A recent poll published by Mason-Dixon shows that over 86 percent of Florida voters want to see more frequent and stricter condo and apartment inspections for multi-family homes.
Currently, most towns, cities, and communities within the state don’t require structural inspections at any level of regularity, including post-occupancy safety checks. The recent Surfside condo collapse in Miami Beach remains fresh in the minds of Floridians, leading to calls for stronger safety measures.
“We’ve been repeatedly told that the County is “working on changes,” and yet it has been over 6 months since the tragic Chaplain Towers South collapse, and nothing substantial has changed,” said Town of Surfside City Commissioner Eliana R. Salzhauer. “We cannot wait for the glacial pace of big government to remedy this defective process. Waiting for formal changes from the county continues to endanger our residents on a daily basis. Continuing to operate under a delayed and defective inspection protocol and 40-year timeline is unacceptable.”
Florida is home to over 900,000 condo units that are 30 years or older, with a further 105,000 units exceeding 50 years in age.

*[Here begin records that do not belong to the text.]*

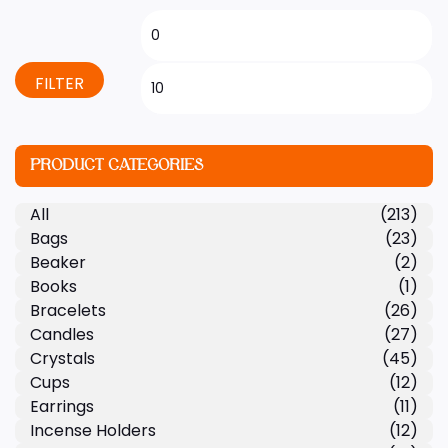
FILTER
PRODUCT CATEGORIES
All
(213)
Bags
(23)
Beaker
(2)
Books
(1)
Bracelets
(26)
Candles
(27)
Crystals
(45)
Cups
(12)
Earrings
(11)
Incense Holders
(12)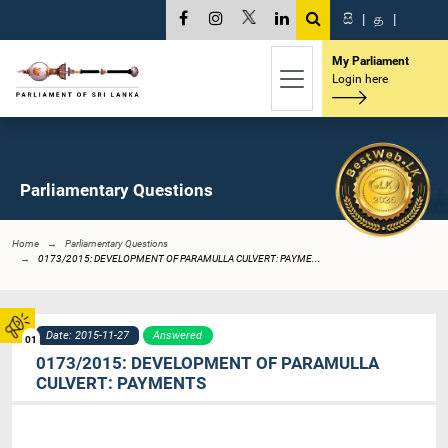
සි
|
த
|
My Parliament
Login here
Parliamentary Questions
Home
Parliamentary Questions
0173/2015: DEVELOPMENT OF PARAMULLA CULVERT: PAYME...
Date: 2015-11-27
Answered
01
0173/2015: DEVELOPMENT OF PARAMULLA
CULVERT: PAYMENTS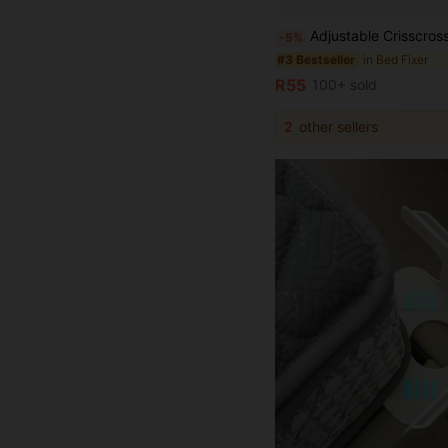
Adjustable Crisscross Bed Sheet Straps (2Pcs) - Elastic Fitted Sheet Clips, Triangle Design, Secure Holder Grippers For All Mattresses - Woven Fabric, Machine 
-5%
in Bed Fixer
#3 Bestseller
R55
100+ sold
2
other sellers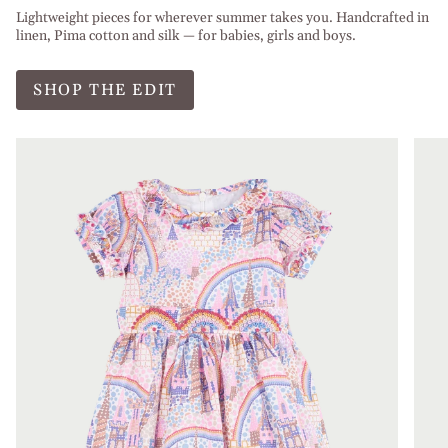
Lightweight pieces for wherever summer takes you. Handcrafted in
linen, Pima cotton and silk — for babies, girls and boys.
SHOP THE EDIT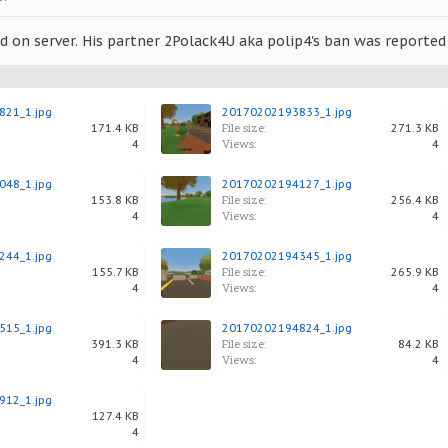
 on server. His partner 2Polack4U aka polip4's ban was reported 
21_1.jpg
20170202193833_1.jpg
File size:
171.4 KB
271.3 KB
Views:
4
4
48_1.jpg
20170202194127_1.jpg
File size:
153.8 KB
256.4 KB
Views:
4
4
44_1.jpg
20170202194345_1.jpg
File size:
155.7 KB
265.9 KB
Views:
4
4
15_1.jpg
20170202194824_1.jpg
File size:
391.3 KB
84.2 KB
Views:
4
4
12_1.jpg
127.4 KB
4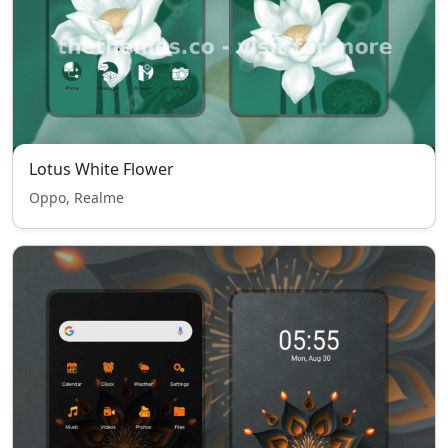
Lotus White Flower
Oppo, Realme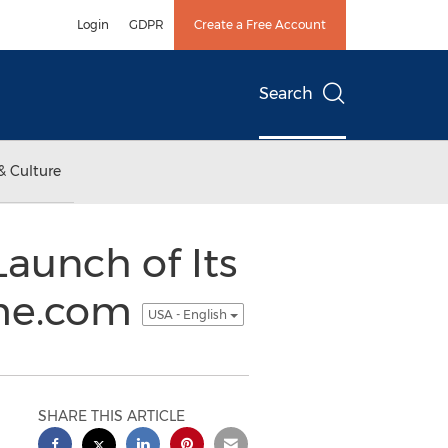
Login
GDPR
Create a Free Account
Search
& Culture
aunch of Its
me.com
USA - English
SHARE THIS ARTICLE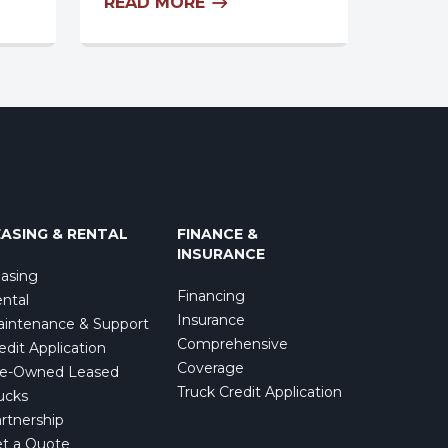
READ MORE
EASING & RENTAL
FINANCE &
INSURANCE
asing
Financing
ntal
Insurance
intenance & Support
Comprehensive
edit Application
Coverage
e-Owned Leased
Truck Credit Application
ucks
rtnership
t a Quote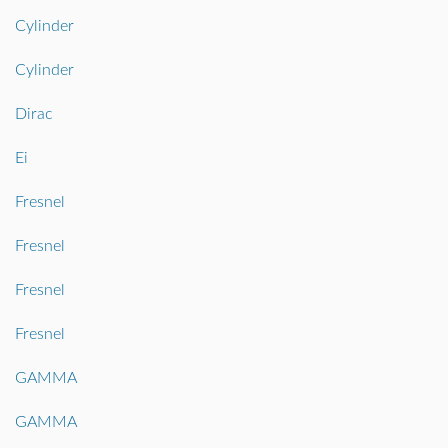
Cylinder
Cylinder
Dirac
Ei
Fresnel
Fresnel
Fresnel
Fresnel
GAMMA
GAMMA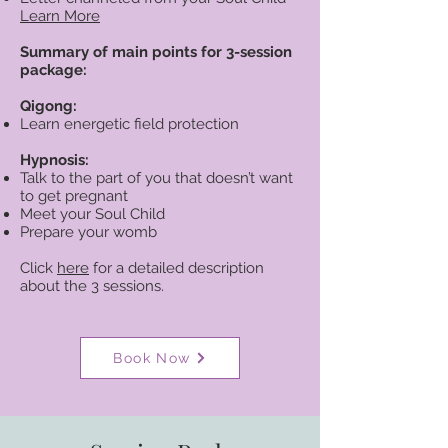
Learn More
Summary of main points for 3-session
package:
Qigong:
Learn energetic field protection
Hypnosis:
Talk to the part of you that doesn’t want
to get pregnant
Meet your Soul Child
Prepare your womb
Click
here
for a detailed description
about the 3 sessions.
Book Now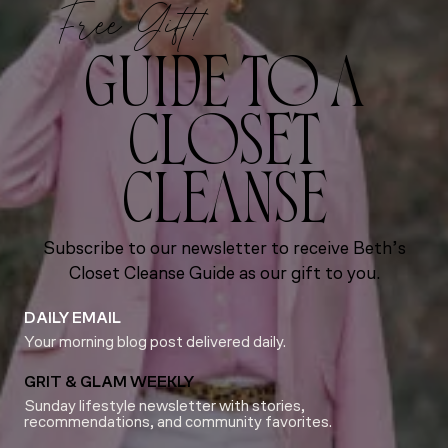
Free Gift!
GUIDE TO A
CLOSET
CLEANSE
Subscribe to our newsletter to receive Beth’s
Closet Cleanse Guide as our gift to you.
DAILY EMAIL
Your morning blog post delivered daily.
GRIT & GLAM WEEKLY
Sunday lifestyle newsletter with stories,
recommendations, and community favorites.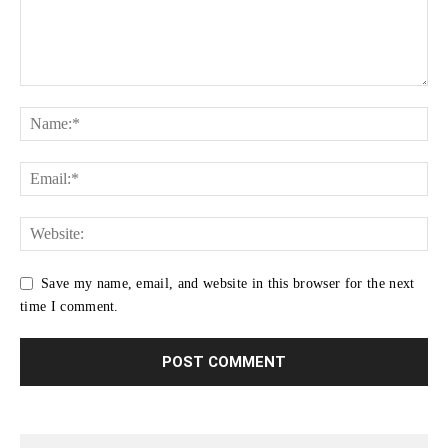
Save my name, email, and website in this browser for the next
time I comment.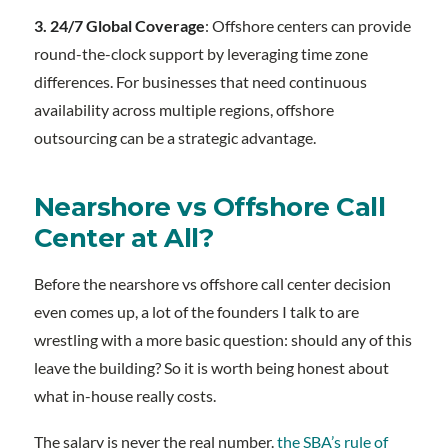
3. 24/7 Global Coverage
: Offshore centers can provide
round-the-clock support by leveraging time zone
differences. For businesses that need continuous
availability across multiple regions, offshore
outsourcing can be a strategic advantage.
Nearshore vs Offshore Call
Center at All?
Before the nearshore vs offshore call center decision
even comes up, a lot of the founders I talk to are
wrestling with a more basic question: should any of this
leave the building? So it is worth being honest about
what in-house really costs.
The salary is never the real number.
the SBA’s rule of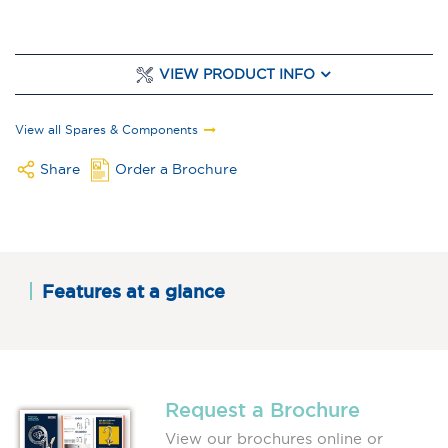
VIEW PRODUCT INFO
View all Spares & Components
Share
Order a Brochure
Features at a glance
Request a Brochure
View our brochures online or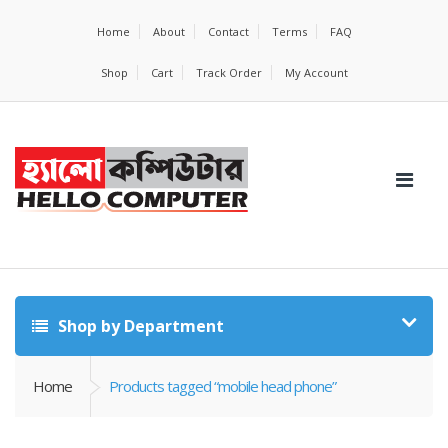
Home
About
Contact
Terms
FAQ
Shop
Cart
Track Order
My Account
Shop by Department
Home
Products tagged “mobile head phone”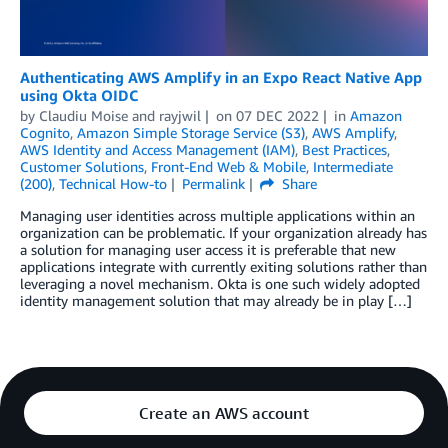
Authenticating AWS Amplify in an Expo React Native App
using Okta OIDC
by
Claudiu Moise
and
rayjwil
on
07 DEC 2022
in
Amazon
Cognito
,
Amazon Simple Storage Service (S3)
,
AWS Amplify
,
AWS Identity and Access Management (IAM)
,
Best Practices
,
Customer Solutions
,
Front-End Web & Mobile
,
Intermediate
(200)
,
Technical How-to
Permalink
Share
Managing user identities across multiple applications within an
organization can be problematic. If your organization already has
a solution for managing user access it is preferable that new
applications integrate with currently exiting solutions rather than
leveraging a novel mechanism. Okta is one such widely adopted
identity management solution that may already be in play […]
Create an AWS account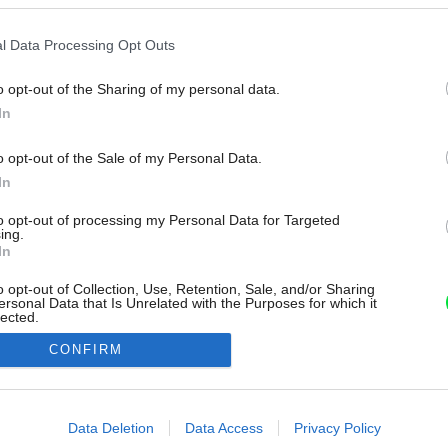
l Data Processing Opt Outs
o opt-out of the Sharing of my personal data.
In
o opt-out of the Sale of my Personal Data.
In
to opt-out of processing my Personal Data for Targeted
ing.
In
o opt-out of Collection, Use, Retention, Sale, and/or Sharing
ersonal Data that Is Unrelated with the Purposes for which it
lected.
Out
CONFIRM
consents
o allow Google to enable storage related to advertising like cookies on
Data Deletion
Data Access
Privacy Policy
evice identifiers in apps.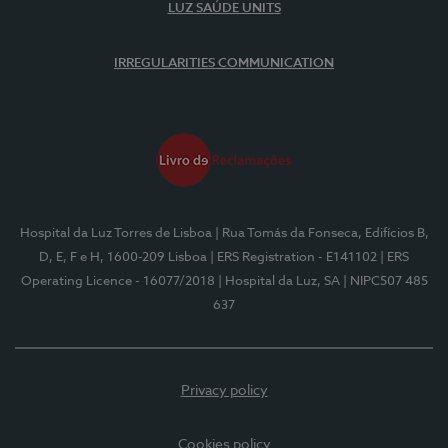
LUZ SAÚDE UNITS
IRREGULARITIES COMMUNICATION
Hospital da Luz Torres de Lisboa
| Rua Tomás da Fonseca, Edifícios B,
D, E, F e H, 1600-209 Lisboa
| ERS Registration - E141102
| ERS
Operating Licence - 16077/2018
| Hospital da Luz, SA
| NIPC507 485
637
Privacy policy
Cookies policy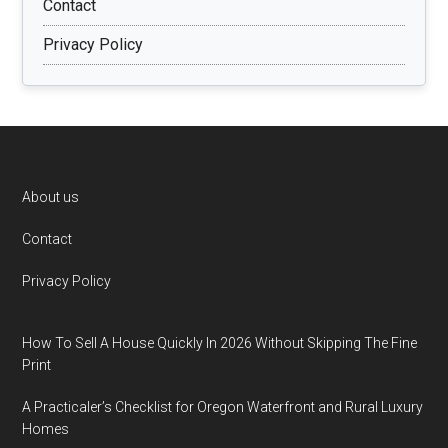
Contact
Privacy Policy
Footer
About us
Contact
Privacy Policy
How To Sell A House Quickly In 2026 Without Skipping The Fine
Print
A Practicaler’s Checklist for Oregon Waterfront and Rural Luxury
Homes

A bill that advanced in the Florida Senate earlier this month aims to bolster the financial and inspection requirements for a building to be occupied, while also mandating that inspection information is accessible via public record for prospective homebuyers, renters, and public officials.
The bill would establish a mandatory structural inspection program for multi-family residential buildings that are greater than three stories and larger than 3,400 square feet. This is estimated to affect as many as 2 million residential condos in Florida
Proposed in the bill, condominium associations would be required to perform structural surveys and financial checks each decade to ensure they have the financial resources needed to improve structural foundations.
In wake of the Surfside collapse, loan lenders have tightened their wallets for those looking to rent in older buildings. Fannie Mae and Freddie Mac, the two companies that back a majority share of residential mortgages in the nation, are scrutinizing deferred condo maintenance issues before approving loans generated by banks and other lenders.
Both companies in 2022 issued requirements for the owners of multi-family property to ensure that buildings are structurally sound and that associations that govern them have the money to pay for repairs.
In a region that regularly endures hurricanes, tornadoes, and flooding, building safety has taken priority in rectifying and amending previous inadequate policies. As the Legislative Session trudges further and further into its latest campaign, voters can expect to see a bevy of building inspection proposals make their way through both House and Senate committees.